Una pubblicità per Sanremo? La fa Lele Mora con tre ‘papi girls’, paga il comune

Pubblicato il 2 Febbraio 2011 - 10:22 OLTRE 6 MESI FA

Francesca Cipriani

SANREMO – Metti una città, Sanremo, che deve risollevare la sua immagine. Metti che per farlo affida una compagna pubblicitaria a Lele Mora e al suo socio Andrea Carboni, figlio di Flavio, implicato nell’inchiesta sulla P3. Metti che per questa pubblicità vengono ingaggiate tre ‘Papi girls’: Francesca Cipriani, Florina Marincea e Lisandra Silva Rodriguez (la Madre Natura di Bonolis), frequentatrici delle feste del Cavaliere. Totale del prezzo, a carico del Comune: centomila euro. Non è una fiction, ma la realtà, così come raccontata dal ‘Fatto Quotidiano’. Una storia che ora, scoppiato il ‘caso Ruby’, si sta trasformando in uno scandalo.

Il ‘Fatto’ racconta come si sono evolute le cose. La storia inizia nel giugno del 2010, quando, proprio all’inizio della stagione estiva, Sanremo deve far fronte alla rottura di una fogna che costringe il Comune a chiudere una bella fetta di spiaggia.

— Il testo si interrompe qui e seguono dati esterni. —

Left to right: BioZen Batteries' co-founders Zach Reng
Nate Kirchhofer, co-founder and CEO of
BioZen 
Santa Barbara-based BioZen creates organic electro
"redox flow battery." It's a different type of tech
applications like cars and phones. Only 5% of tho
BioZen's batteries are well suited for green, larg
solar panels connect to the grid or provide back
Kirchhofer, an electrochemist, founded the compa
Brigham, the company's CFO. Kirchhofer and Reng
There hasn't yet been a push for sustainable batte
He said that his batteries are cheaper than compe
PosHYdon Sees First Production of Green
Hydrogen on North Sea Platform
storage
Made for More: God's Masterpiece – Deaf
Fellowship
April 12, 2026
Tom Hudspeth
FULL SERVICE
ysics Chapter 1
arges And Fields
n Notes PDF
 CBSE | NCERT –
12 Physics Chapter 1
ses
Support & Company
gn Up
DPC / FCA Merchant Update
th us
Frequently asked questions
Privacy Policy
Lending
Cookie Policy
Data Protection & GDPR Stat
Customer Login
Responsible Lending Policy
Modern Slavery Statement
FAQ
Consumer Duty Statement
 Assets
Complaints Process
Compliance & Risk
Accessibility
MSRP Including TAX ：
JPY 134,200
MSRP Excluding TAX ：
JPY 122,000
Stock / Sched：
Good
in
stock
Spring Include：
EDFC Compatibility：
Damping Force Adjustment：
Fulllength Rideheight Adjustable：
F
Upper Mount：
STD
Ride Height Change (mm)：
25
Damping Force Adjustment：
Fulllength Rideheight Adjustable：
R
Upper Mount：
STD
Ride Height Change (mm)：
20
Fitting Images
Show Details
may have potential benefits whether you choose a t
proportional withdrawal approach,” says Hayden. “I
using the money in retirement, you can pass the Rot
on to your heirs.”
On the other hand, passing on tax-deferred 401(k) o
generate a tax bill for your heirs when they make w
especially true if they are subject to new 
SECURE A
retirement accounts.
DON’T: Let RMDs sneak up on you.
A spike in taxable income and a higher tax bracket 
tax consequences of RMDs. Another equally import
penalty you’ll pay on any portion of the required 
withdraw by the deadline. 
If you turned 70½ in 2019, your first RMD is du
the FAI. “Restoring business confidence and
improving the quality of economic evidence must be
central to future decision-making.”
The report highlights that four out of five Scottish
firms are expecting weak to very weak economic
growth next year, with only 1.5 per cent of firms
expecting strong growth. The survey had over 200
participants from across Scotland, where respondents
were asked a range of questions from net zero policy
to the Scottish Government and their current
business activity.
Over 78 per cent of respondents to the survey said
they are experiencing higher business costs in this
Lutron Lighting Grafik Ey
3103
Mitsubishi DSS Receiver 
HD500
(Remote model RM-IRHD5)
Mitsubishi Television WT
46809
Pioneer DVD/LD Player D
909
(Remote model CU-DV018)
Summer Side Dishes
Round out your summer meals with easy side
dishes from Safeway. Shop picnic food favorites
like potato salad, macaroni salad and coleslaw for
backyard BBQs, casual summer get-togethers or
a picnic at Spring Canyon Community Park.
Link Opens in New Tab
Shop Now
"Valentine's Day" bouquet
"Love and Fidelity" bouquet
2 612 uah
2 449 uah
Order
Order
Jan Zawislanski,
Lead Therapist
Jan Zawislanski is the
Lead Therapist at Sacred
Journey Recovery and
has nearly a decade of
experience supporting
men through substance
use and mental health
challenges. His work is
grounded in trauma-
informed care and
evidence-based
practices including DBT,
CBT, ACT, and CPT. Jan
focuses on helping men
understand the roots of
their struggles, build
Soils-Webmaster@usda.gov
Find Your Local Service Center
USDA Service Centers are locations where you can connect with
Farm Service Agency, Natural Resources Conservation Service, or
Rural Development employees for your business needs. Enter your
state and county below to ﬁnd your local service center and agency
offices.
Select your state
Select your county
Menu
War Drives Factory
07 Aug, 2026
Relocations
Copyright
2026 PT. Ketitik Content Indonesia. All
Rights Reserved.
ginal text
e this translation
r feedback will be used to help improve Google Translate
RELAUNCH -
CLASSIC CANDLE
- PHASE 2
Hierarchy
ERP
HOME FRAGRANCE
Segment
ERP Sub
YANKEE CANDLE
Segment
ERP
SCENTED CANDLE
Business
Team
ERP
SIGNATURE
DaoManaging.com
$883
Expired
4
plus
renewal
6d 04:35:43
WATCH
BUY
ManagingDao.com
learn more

Il sindaco Maurizio Zoccarato pensa allora di promuovere una campagna pubblicitaria per attirare turisti.  Ad occuparsene, secondo quanto scrive ‘Il Fatto’, è la Sanremo Promotion, controllata dal Comune, che senza gara affida l’incarico a Lele Mora e al suo socio Andrea Carboni. Cinquecento manifesti attaccati in mezza Italia e una decina di maxi cartelloni con i volti e i corpi di tre belle ragazze. Il tutto al prezzo di centomila euro.

Continua a raccontare ‘Il Fatto’ che la campagna pubblicitaria va in porto e i manifesti iniziano a comparire per l’Italia. Finchè non scoppia il ‘caso Ruby’ e qualcuno inizia a soffermarsi sui volti di quelle tre belle ragazze: “Ma quelle sono le testimonial della nostra città! Chissà quanti soldi pubblici abbiamo mollato a quelle tre… E che figura…”.

Il sindaco Zoccarato si difende e giura di non aver alcuna amicizia con Lele Mora: “Macché, l’avrò incontrato un paio di volte nei suoi uffici di Milano. Tutto è nato perché avevamo in mente uno slogan, ‘la pupa e il secchiello’, così abbiamo ingaggiato Francesca Cipriani della trasmissione ‘La pupa e il secchione’. E Cipriani lavora con Mora. Oggi l’incarico non lo darei più, ma a giugno come facevo a sapere? Lo darei a Morandi, ma se poi domani si scoprisse che mangia i bambini…”.